イド:精神分析が好き。無意識の衝動を大事にしている。

超自我ジェンダー論が好き。世の中の男性中心主義を憂いている。

わたし:イドさんと超自我さんが折衷できる点を探る。フリーセックスについて現実主義的に考えている。

 

AVを教材にセックスする時代の帰結

わたし インターネットで手軽にAV(アダルトビデオ)を目にする現代の私たちは、AVを観ることでセックスを学びます。そのままAVというフィクションが現実の――AVの多くは男性向けに作られているため、多くの場合男性の――セックスを規定することにもなります。そのセックスの実態はいかがなものでしょうか。

超自我 よく言われることですが、AVにおけるセックスは、性暴力が伴っていたり、男に都合が良いように女性が快楽を覚えていたり、ガシガシと手マンをしていたり、といった感じで、現実の性関係におけるセックスと深刻なズレをきたしかねないものが多いんですね。

イド たしかに、AVが性癖の型を決めちゃうみたいなところありますよね。私たちはオナニーのオカズを渉猟する中で、好みの女優やシチュエーション、性的嗜好フェティシズムを掘り下げ、開発していきます。それと同時に、その欲望のあり方はなんらかの形に収束し、画定され、閉じてもいく場合も多いでしょうね。

 たとえば私はマゾヒストです。女性優位のシチュエーションのオカズでないと抜く気が起きません。高校時代に催眠オナニー(「催眠音声」によって自身を催眠にかけながらするオナニー)を実践していたことによって、たまたま乳首が開発されたこともあり、基本的に自身の乳首を触りながら射精することにしています。このようなルーティーンは、長年の絶えざる反復によって培われてきたと言えるでしょう。

超自我 そういうオナニー等によって閉じていった理想のイメージがそのままセックスへと投影されることも多いわけです。その帰結は、「他人の身体を使ってオナニーをする」という事態です。これは、2人でセックスしている場合の双方に起こっていることもあるでしょう。

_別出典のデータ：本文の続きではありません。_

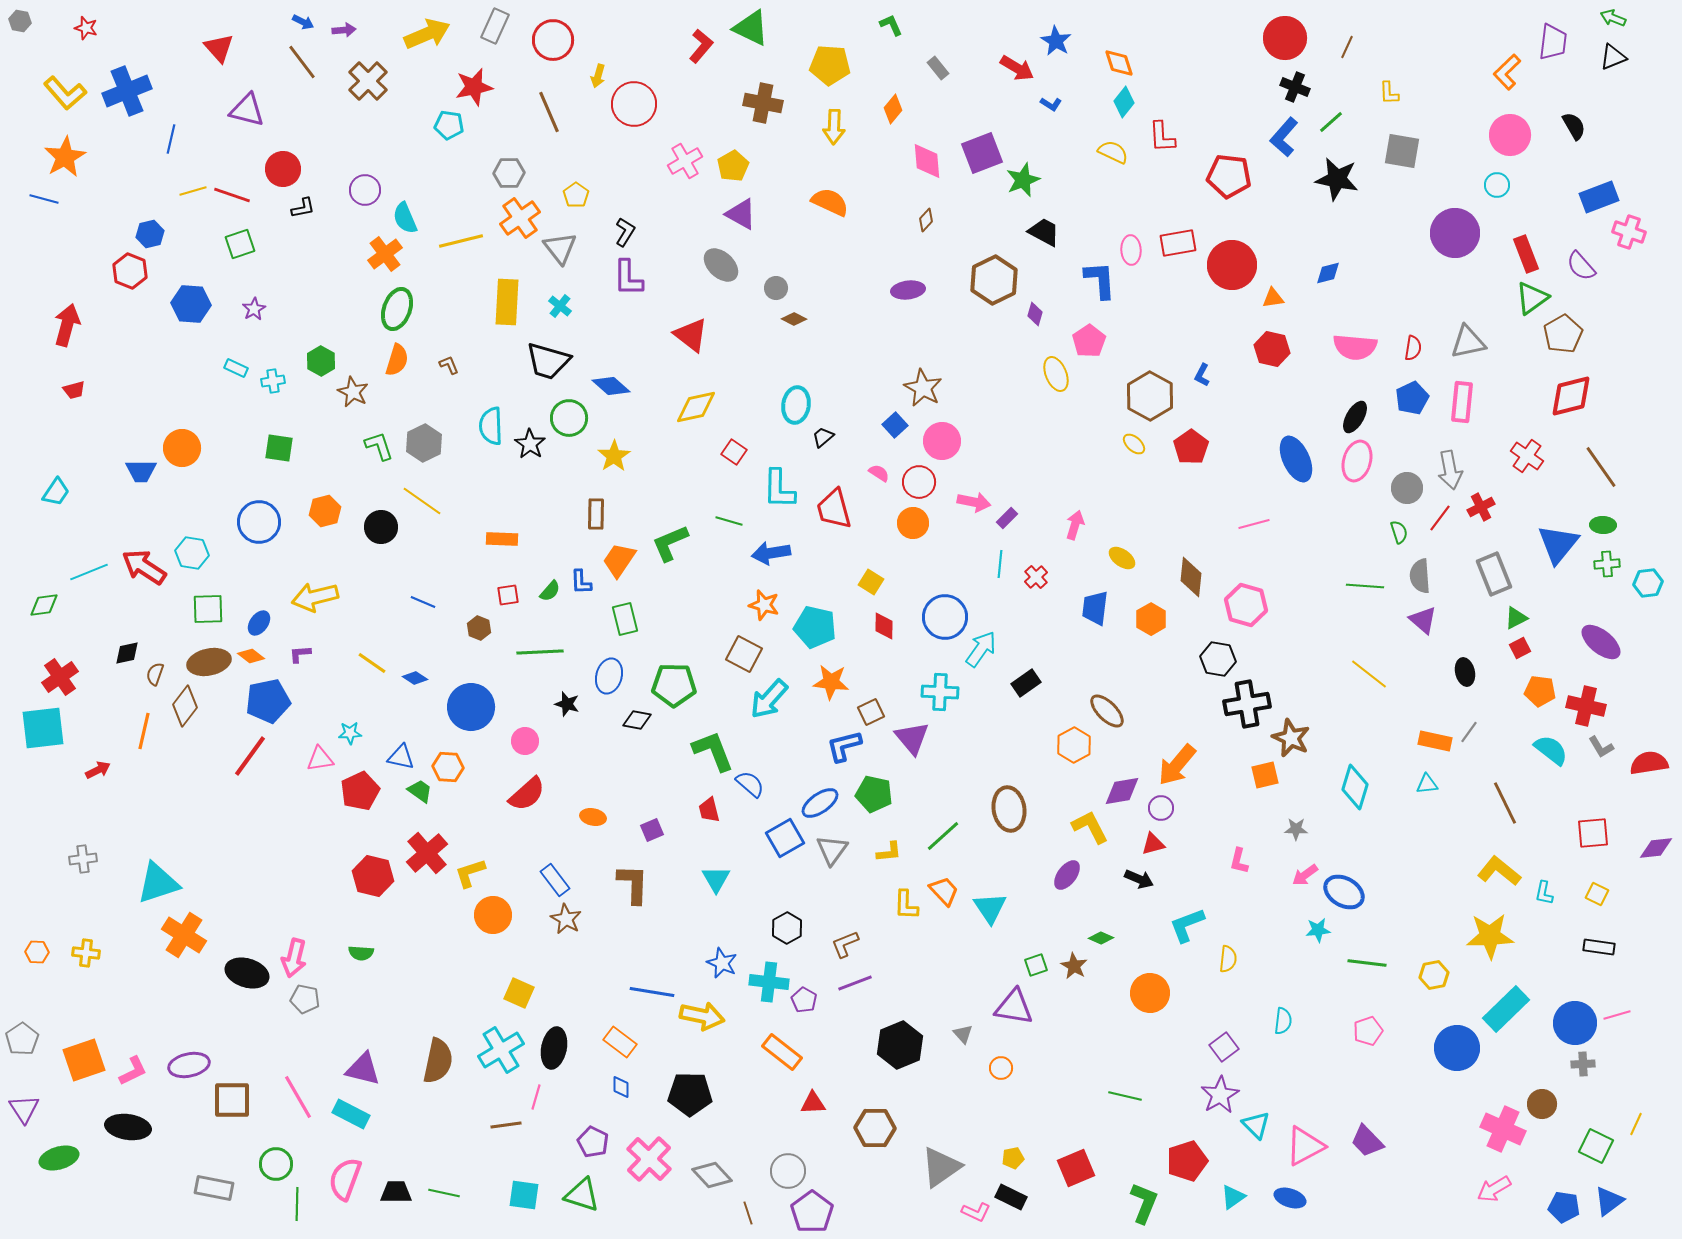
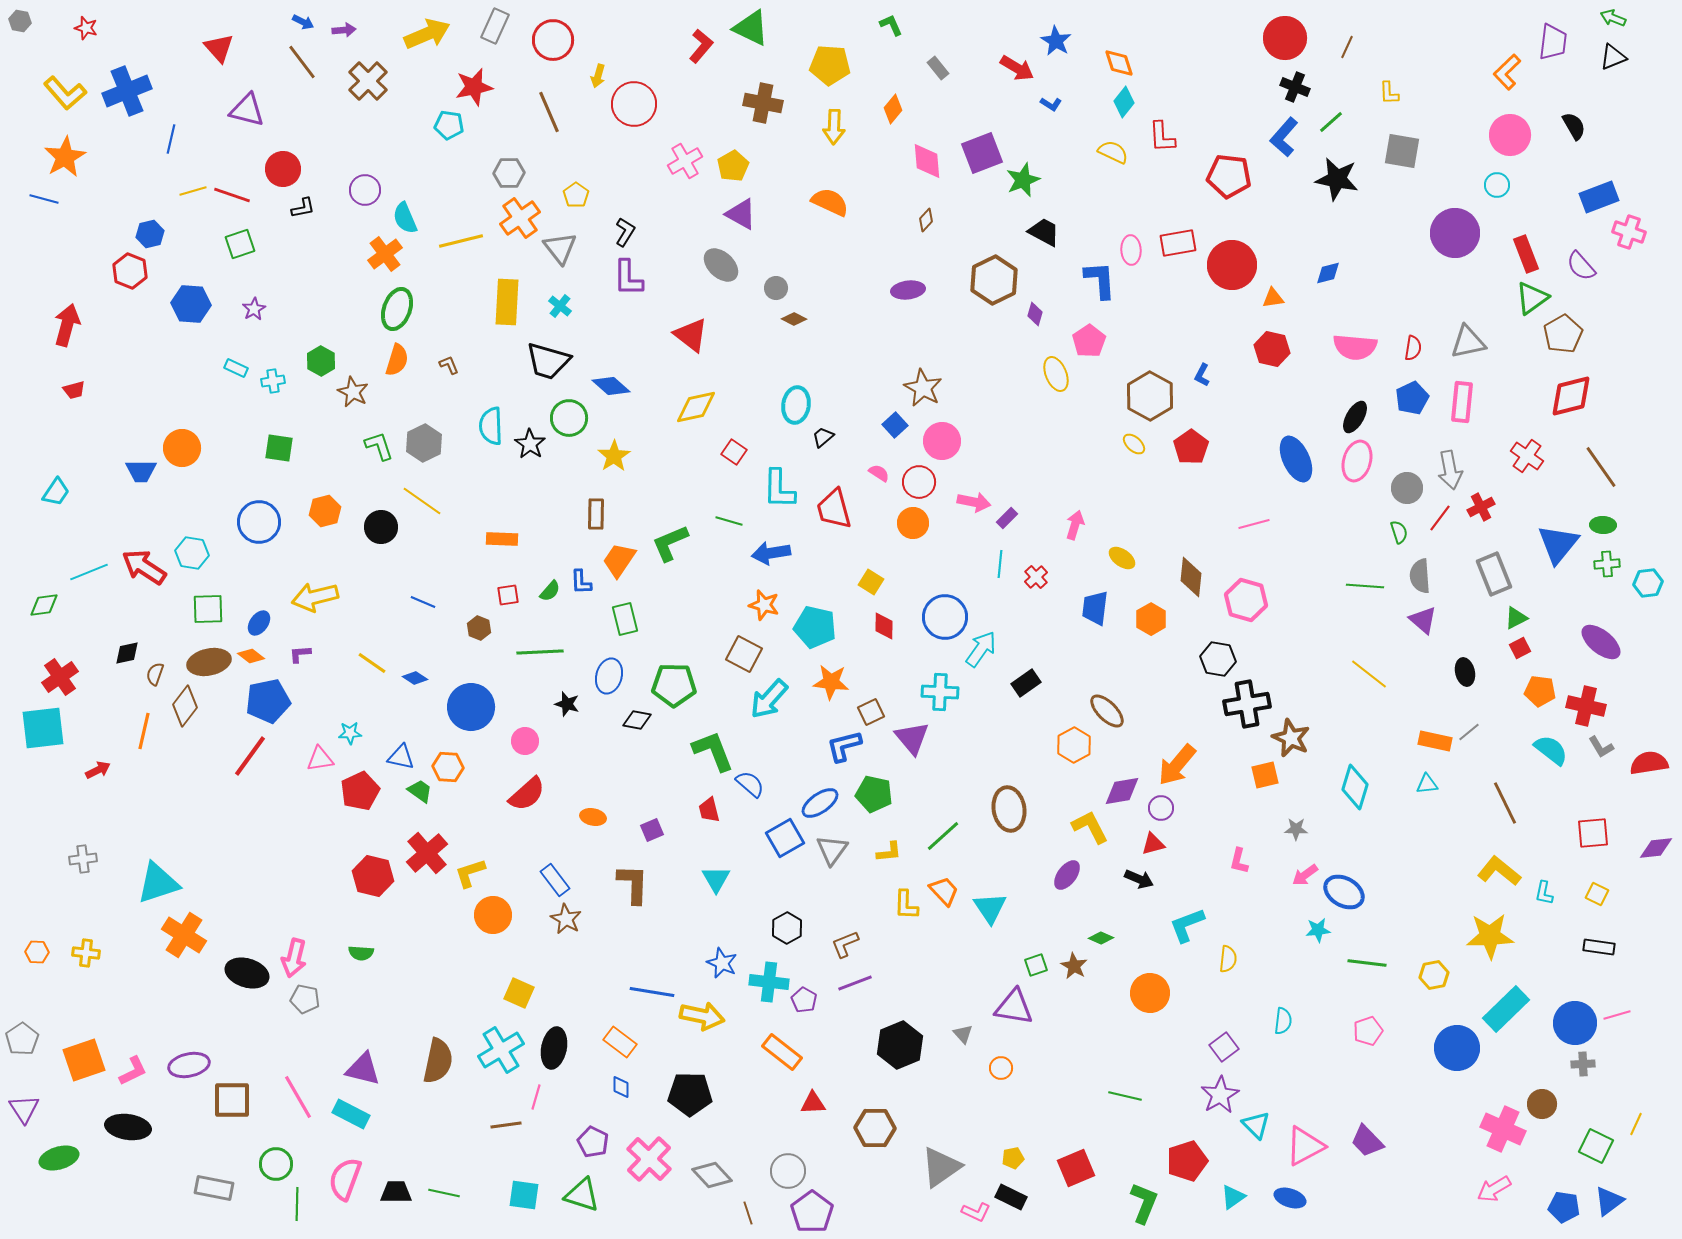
pink hexagon at (1246, 605): moved 5 px up
gray line at (1469, 732): rotated 15 degrees clockwise
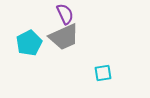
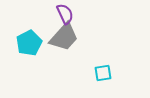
gray trapezoid: rotated 24 degrees counterclockwise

 そこで起こっているのはおそらく、「相手をモノのように扱う」ということです。オナニーにのみ習熟してきた人は、相手が意志を持った人間である、ということに堪えられず、罪悪感をおぼえたり、逆におぞましさを感じたりすることになるわけです。だからそこから逃げて相手をモノ扱いしてしまう。

 

幻想は本能を超える

わたし そんな「2人オナニー」とも呼べる事態において、それでもセックスがある程度成り立っているのは、セックスの「ゴール」が明確に定まっているからでしょうね。そのゴールとは陰茎の膣への挿入、そしてオーガズム(“イく”こと)です。挿入する前のやり取りを「前戯」と呼ぶように、それは「本番」と対置されています。この社会では多くの場合、男性の射精によって幕を閉じることになっています。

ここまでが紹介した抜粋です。